İnsanın yalnızlığı… Betonlaşmış şehirlerde meskûn olanlar, mekânın ruhsuzluğunu renksiz bir elbise gibi kuşandıklarını bilmezler. Girift şekillerin, sahipsiz seslerin ve umumi kanaatlerin içinde kendini kaybeden insan, Hazreti Yusuf’un kuyuya atılması gibi, cemiyetin içinde yalnızdır ve yüreği olmayan, varsa da yüreği modern tapınmalarla taşlaşmış cemiyet onu ezmektedir. Şair bunun farkındadır; bu farkında olmak sessiz bir çığlık gibi mısralara dökülür. Bu ifşa erbabı dışında duyulmaz bile!  Kulaklar, esasen gönüller dünyevi talepleri çağrıştıran seslere göre kurgulanmıştır…

Şair farkında olandır; farkında olan ve titiz. O, sathî olanı değil, sathın gizlediğini görebilen bir bakışa sahiptir. Gördüğünü kelimelerle resmeden, remz, tasvir erbabıdır. Yani şair, herkesin sıradan/olağan saydığı oluşların arka planında bir iç ahengin varlığını teşhis ve tespit eder. Ve şiiriyle sözü kanatlandırıp, muhayyel bir âleme taşır bizi; Yalnızların, muzdariplerin dünyasına. Sözün ‘kekeme’ halini gizleyendir şiir; kekeme ve yarım. Şair, söyledikleriyle değil, söylemedikleriyle konuşur! Şair, susan adamdır.

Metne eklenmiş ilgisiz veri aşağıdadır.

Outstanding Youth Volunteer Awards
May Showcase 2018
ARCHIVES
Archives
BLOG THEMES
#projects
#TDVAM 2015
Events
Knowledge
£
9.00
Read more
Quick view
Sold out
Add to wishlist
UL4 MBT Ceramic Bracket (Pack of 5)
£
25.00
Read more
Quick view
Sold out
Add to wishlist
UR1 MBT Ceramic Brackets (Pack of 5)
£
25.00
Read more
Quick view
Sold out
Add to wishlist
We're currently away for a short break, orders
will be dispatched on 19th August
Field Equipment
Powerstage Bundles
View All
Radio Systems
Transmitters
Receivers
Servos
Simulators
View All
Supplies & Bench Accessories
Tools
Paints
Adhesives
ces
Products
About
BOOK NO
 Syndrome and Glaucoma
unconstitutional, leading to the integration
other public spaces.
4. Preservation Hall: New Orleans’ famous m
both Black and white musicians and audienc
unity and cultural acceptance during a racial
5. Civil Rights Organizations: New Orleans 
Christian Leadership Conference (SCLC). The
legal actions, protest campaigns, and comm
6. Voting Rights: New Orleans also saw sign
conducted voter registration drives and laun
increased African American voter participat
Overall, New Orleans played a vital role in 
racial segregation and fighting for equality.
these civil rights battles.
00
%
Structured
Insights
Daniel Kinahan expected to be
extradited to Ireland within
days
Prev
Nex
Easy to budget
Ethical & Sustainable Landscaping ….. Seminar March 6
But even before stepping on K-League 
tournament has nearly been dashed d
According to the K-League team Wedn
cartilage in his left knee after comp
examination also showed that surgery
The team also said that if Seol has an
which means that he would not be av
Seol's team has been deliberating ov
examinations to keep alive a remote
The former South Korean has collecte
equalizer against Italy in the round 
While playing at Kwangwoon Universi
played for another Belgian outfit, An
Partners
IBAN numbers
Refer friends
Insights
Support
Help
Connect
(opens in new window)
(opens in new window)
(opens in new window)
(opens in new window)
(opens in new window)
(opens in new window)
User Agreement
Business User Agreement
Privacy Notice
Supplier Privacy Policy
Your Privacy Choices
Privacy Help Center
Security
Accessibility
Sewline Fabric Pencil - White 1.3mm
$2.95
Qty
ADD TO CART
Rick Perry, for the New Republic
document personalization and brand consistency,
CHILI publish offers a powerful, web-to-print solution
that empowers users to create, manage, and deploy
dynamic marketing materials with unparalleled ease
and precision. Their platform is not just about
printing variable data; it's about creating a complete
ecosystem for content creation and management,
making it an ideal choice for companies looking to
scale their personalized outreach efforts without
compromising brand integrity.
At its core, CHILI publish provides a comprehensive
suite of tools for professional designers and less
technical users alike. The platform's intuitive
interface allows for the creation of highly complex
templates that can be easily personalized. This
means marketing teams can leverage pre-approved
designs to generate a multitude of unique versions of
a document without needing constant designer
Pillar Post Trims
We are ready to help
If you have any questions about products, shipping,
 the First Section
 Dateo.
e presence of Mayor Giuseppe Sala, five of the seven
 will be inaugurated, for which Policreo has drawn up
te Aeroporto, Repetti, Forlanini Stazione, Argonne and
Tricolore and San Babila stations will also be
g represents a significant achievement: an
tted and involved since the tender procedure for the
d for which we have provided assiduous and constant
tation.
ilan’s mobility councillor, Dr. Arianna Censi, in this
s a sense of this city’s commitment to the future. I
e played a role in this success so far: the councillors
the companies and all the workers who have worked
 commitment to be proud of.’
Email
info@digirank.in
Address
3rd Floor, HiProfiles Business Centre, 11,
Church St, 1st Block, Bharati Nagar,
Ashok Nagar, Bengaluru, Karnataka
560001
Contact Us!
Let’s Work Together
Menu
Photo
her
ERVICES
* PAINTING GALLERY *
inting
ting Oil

İnsan nazarını dıştan içe (afaktan enfüse), zahirden bâtına, akıldan gönül’e çevirdikçe ve kendi içinde ‘kendini bilme’ adına keşif amaçlı yürüyüşünü sürdürdükçe, masivadan maveraya, beşerden insana yol alacaktır. Şair, bu iç yolculuğunda daha donanımlı ve istidatlıdır. Ancak! Fikirsiz, mihmandarsız, talepsiz ve çilesiz, en önemlisi manevi donanımsız bir yolculuk ki nereye olursa olsun, hedefe vardırmaz. ‘Aşk olmadan meşk olmaz’. Aşk ki Hakka erdiricidir. (Şaire verdiğimiz paye, sıra dışılık, onun her hâlde hakikati idrak ettiğini ifade etmez. Muhayyilesi onu hakikatten uzaklaştırabilir de… Meçhulü kurcalayan merak/tecessüs, Onu mutlak hakikate eriştiremezse, cinnetin eşiğine getirebilir.  Yoksa bir insan-ı kâmil, hakiki bir âlim ve Hakka râm olmuş bir gönül adamı zaten şairin varmak istediği yerde durmaktadır.)